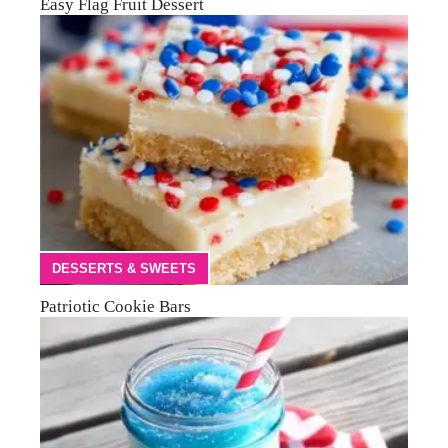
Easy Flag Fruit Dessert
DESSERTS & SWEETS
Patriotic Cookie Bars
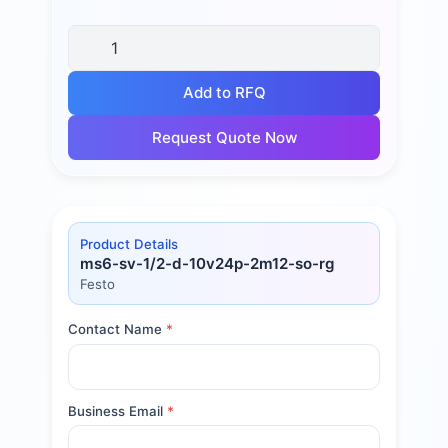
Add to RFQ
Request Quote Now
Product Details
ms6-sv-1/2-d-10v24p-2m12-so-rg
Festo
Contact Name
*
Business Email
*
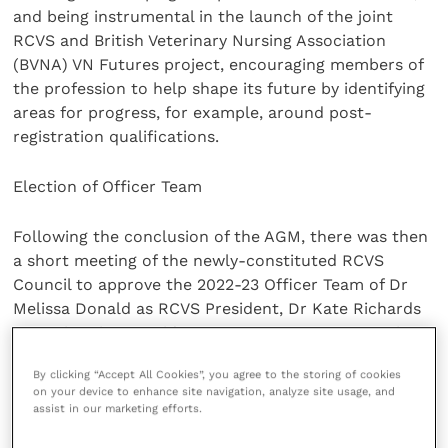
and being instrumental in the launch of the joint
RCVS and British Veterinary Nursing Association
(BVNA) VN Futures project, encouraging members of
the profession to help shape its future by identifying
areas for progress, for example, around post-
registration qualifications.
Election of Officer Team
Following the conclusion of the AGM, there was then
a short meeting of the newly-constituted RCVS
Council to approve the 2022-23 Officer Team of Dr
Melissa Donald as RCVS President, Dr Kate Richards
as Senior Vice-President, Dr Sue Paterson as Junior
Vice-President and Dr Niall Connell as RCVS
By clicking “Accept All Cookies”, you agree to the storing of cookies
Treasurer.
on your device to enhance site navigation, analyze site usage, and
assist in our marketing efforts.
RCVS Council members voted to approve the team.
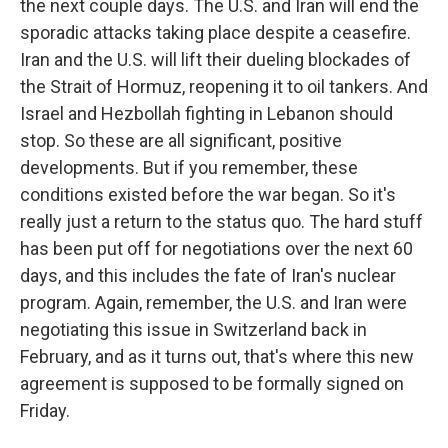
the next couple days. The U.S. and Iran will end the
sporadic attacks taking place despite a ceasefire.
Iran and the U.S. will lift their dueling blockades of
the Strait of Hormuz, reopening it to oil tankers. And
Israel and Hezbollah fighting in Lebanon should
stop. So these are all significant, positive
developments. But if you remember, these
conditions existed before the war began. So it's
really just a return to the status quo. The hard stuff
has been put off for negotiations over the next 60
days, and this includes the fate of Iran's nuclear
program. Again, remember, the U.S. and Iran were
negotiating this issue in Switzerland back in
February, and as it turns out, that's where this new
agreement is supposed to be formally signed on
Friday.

━━━━━━━━━━

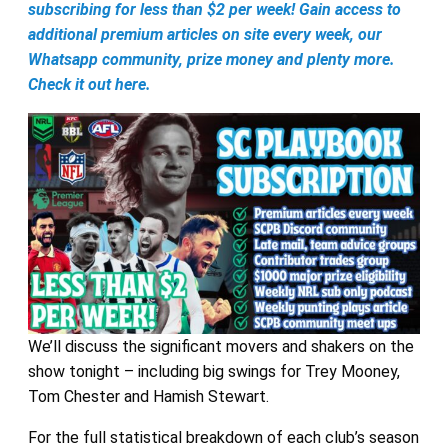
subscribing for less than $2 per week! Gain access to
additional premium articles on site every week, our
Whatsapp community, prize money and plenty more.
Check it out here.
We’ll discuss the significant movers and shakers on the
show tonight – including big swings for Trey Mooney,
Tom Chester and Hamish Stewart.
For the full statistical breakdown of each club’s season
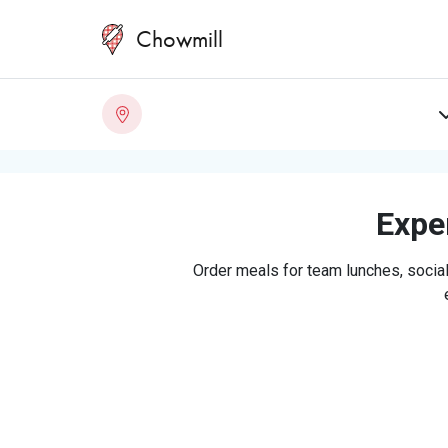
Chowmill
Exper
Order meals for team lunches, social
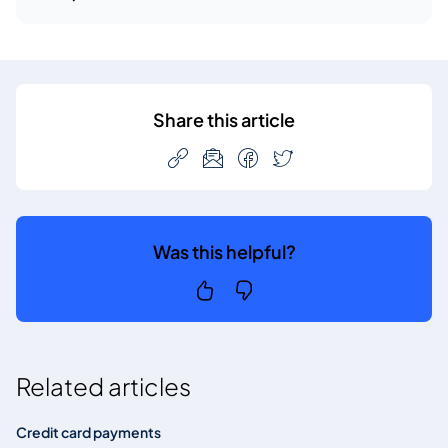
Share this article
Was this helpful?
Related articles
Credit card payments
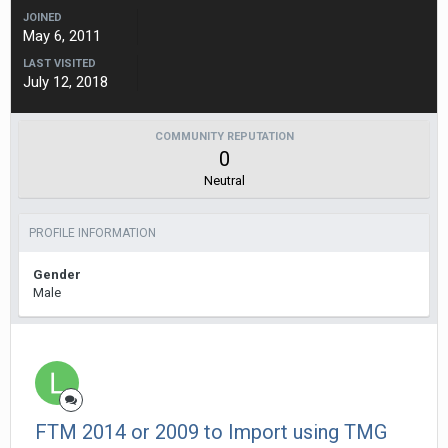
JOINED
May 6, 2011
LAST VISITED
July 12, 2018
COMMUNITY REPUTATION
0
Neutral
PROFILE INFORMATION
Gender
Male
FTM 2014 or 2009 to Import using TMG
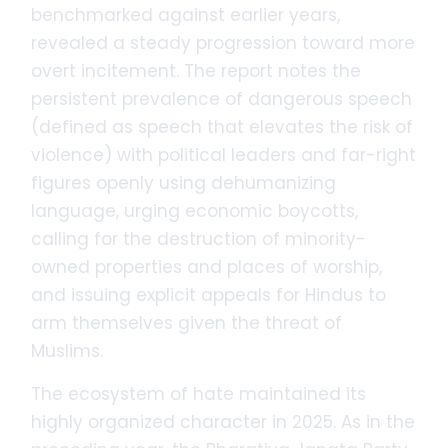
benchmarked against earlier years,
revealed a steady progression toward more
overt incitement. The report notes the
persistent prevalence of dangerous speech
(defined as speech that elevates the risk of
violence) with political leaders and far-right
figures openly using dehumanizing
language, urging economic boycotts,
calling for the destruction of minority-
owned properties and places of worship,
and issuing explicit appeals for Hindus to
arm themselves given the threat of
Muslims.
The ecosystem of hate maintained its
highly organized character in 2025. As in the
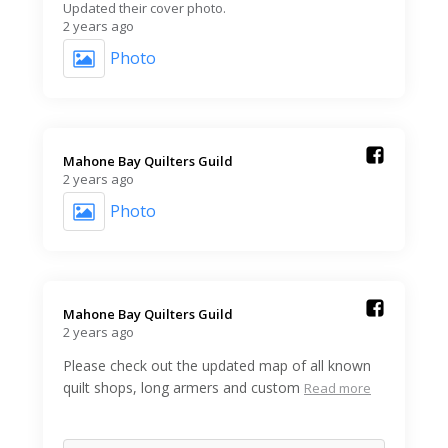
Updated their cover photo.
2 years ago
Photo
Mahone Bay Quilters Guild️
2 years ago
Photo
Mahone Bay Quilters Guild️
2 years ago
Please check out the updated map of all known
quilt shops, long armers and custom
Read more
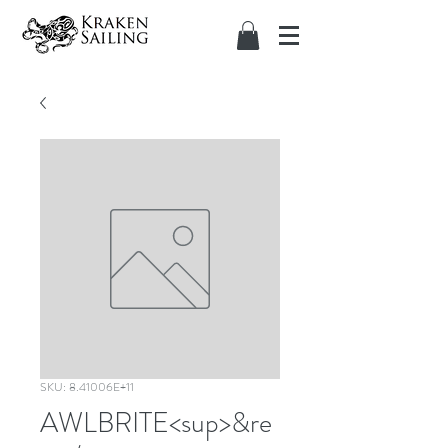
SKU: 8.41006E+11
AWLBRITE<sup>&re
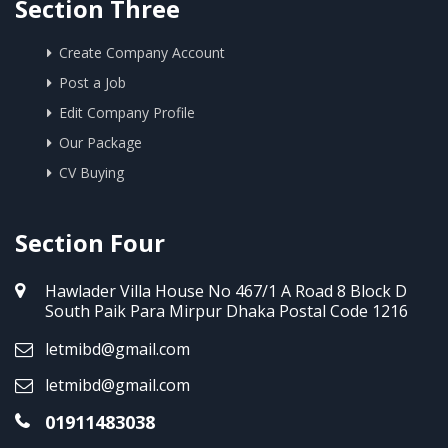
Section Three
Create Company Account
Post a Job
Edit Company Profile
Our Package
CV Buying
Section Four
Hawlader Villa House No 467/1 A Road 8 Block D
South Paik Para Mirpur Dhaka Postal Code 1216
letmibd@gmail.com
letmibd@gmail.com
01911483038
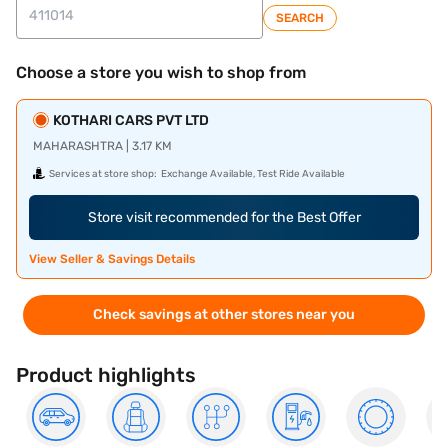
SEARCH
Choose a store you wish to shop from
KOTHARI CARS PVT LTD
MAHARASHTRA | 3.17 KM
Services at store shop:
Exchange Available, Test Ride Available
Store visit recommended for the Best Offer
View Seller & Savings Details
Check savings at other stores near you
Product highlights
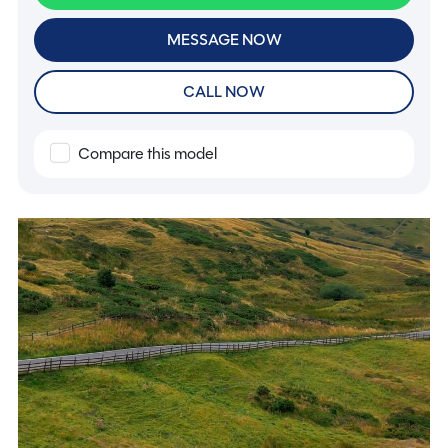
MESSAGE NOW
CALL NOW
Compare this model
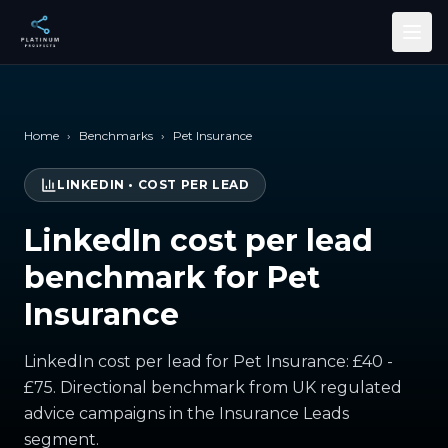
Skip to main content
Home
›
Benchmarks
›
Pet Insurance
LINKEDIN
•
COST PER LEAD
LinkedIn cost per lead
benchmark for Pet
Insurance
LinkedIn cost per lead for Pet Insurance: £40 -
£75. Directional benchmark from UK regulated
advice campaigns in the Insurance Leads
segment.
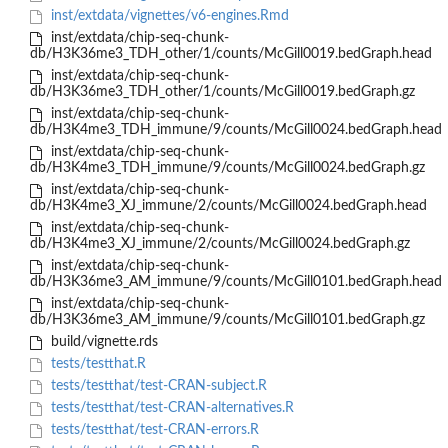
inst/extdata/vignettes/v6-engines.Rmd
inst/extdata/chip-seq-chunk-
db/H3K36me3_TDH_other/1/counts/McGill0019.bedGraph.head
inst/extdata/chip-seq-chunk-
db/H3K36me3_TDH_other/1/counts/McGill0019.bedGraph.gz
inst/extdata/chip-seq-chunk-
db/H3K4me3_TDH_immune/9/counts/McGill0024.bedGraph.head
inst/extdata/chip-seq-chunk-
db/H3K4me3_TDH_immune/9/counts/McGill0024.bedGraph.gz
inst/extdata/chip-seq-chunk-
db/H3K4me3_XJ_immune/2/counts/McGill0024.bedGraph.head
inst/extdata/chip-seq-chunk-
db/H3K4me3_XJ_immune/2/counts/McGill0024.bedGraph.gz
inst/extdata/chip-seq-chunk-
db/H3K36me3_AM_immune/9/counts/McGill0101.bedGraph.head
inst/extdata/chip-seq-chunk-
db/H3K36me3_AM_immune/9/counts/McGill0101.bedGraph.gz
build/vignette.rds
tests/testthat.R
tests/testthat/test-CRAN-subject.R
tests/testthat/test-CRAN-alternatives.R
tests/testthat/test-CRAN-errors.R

━━━━━━━━━━

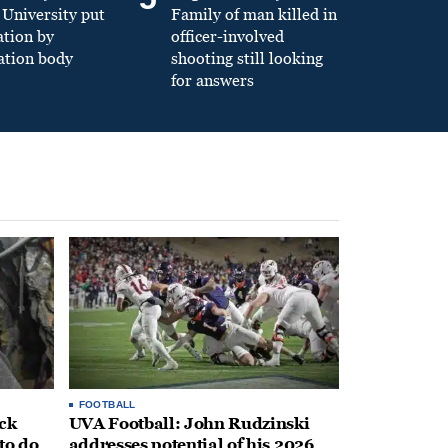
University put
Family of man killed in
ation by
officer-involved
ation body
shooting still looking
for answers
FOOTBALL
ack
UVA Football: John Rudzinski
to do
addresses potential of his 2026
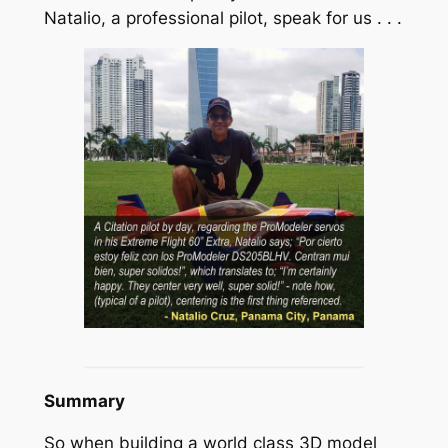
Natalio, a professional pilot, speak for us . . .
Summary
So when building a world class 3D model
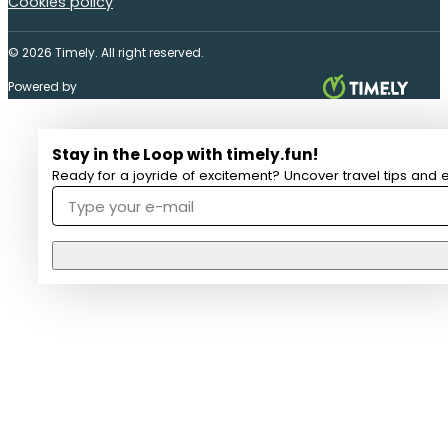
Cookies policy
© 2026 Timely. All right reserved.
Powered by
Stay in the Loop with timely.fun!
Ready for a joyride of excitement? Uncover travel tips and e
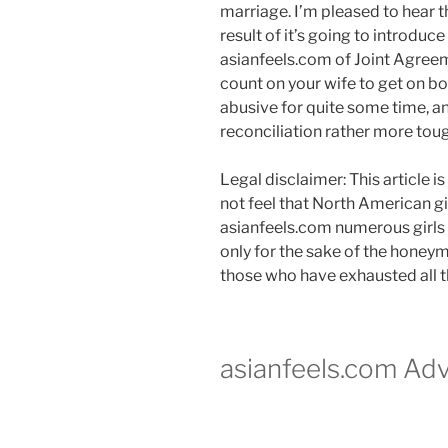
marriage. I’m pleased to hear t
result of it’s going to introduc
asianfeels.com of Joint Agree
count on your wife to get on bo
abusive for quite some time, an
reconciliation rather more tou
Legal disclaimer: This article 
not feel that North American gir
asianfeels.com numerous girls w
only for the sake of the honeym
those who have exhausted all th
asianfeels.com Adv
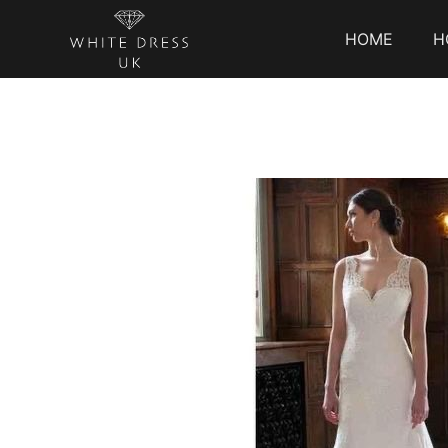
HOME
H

━━━━━━━━━━

* _WHAT YOU ARE ASKED TO DO_
Looking at the listing above, which lines run from the one containing "Easy Flag Fruit Dessert" through the one containing "registration qualifications."? Print exactly those, ends included, pictures excluded.

* _ANSWER TO THIS EXERCISE_
Easy Flag Fruit Dessert
DESSERTS & SWEETS
Patriotic Cookie Bars
Add to RFQ
Request Quote Now
Product Details
ms6-sv-1/2-d-10v24p-2m12-so-rg
Festo
Contact Name
*
Business Email
*
and being instrumental in the launch of the joint
RCVS and British Veterinary Nursing Association
(BVNA) VN Futures project, encouraging members of
the profession to help shape its future by identifying
areas for progress, for example, around post-
registration qualifications.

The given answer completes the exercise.